Patrick Harrington, Seattle
I think they should definitely not put a ban on skateboarding on public streets and sidewalks. It's the skateboarders' responsibility to keep his or her skateboard under control. We definitely do need a place for skaters to go.
Nathan Pierre, Edmonds ------------------------------------------------------------------- NEXT WEEK'S QUESTION
Do you favor a plan requiring two public votes to build a proposed regional rail system?
The Snohomish County Committee for Improved Transportation has called for a dual public vote on whether a rail system should be built to link Snohomish, King and Pierce counties.
The committee of private, public and community leaders said an initial vote on approval of a system and a small tax increase would trigger significant public bus improvements and could be used to encourage private-sector involvement in transportation, whether van pools or neighborhood taxi services. The second vote about five years later would be to approve rail construction. By then, the planning would be completed so that the exact rail corridor and station sites would be specified.

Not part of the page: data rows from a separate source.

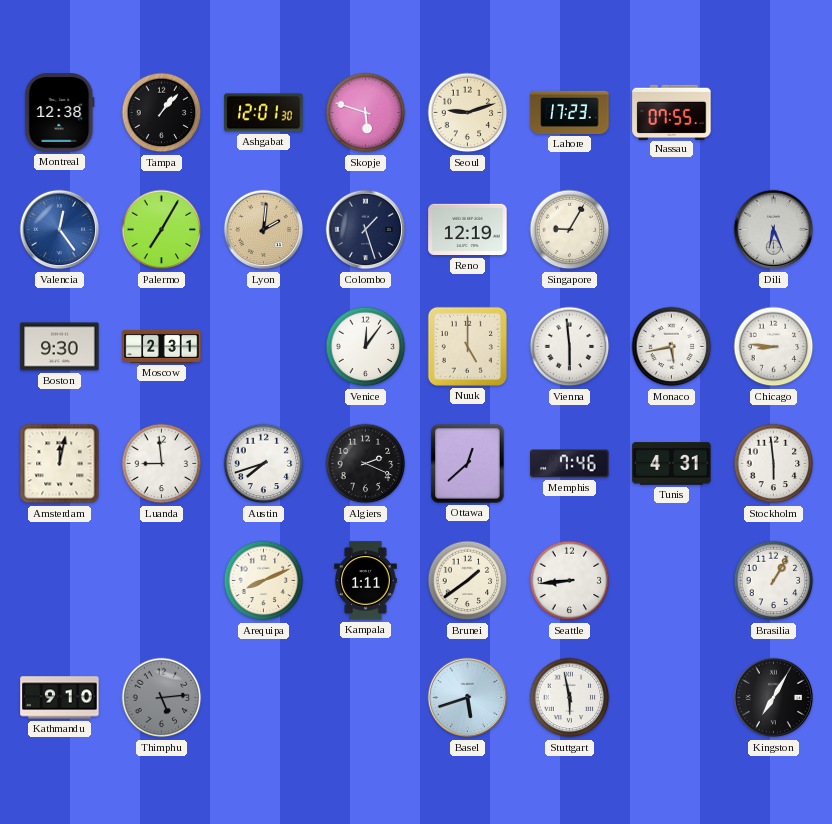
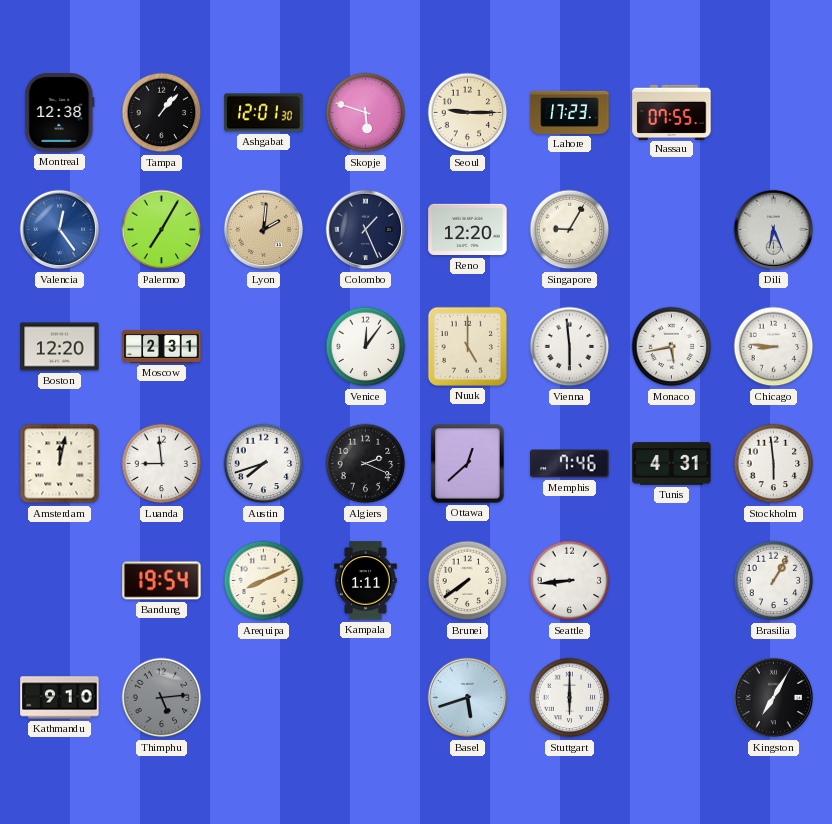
Seoul: 9:12 -> 9:15
Colombo: 1:27 -> 1:26
Reno: 12:19 -> 12:20
Boston: 9:30 -> 12:20
Bandung: none -> 19:54
Brunei: 1:39 -> 7:39
Stuttgart: 5:58 -> 6:00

To ensure that, the committee said the initial vote should not authorize more than the equivalent of a 0.4 percent sales-tax increase, rather than the 0.9 percent tax that would be required to build the entire $9.3 billion project.
What do you think?
Please phone your responses by 8 p.m. Monday to the Community Voices reader call-in line, 464-3337. Include your full name, city and phone number (comments cannot be published without verification). Selected responses will be published next Thursday.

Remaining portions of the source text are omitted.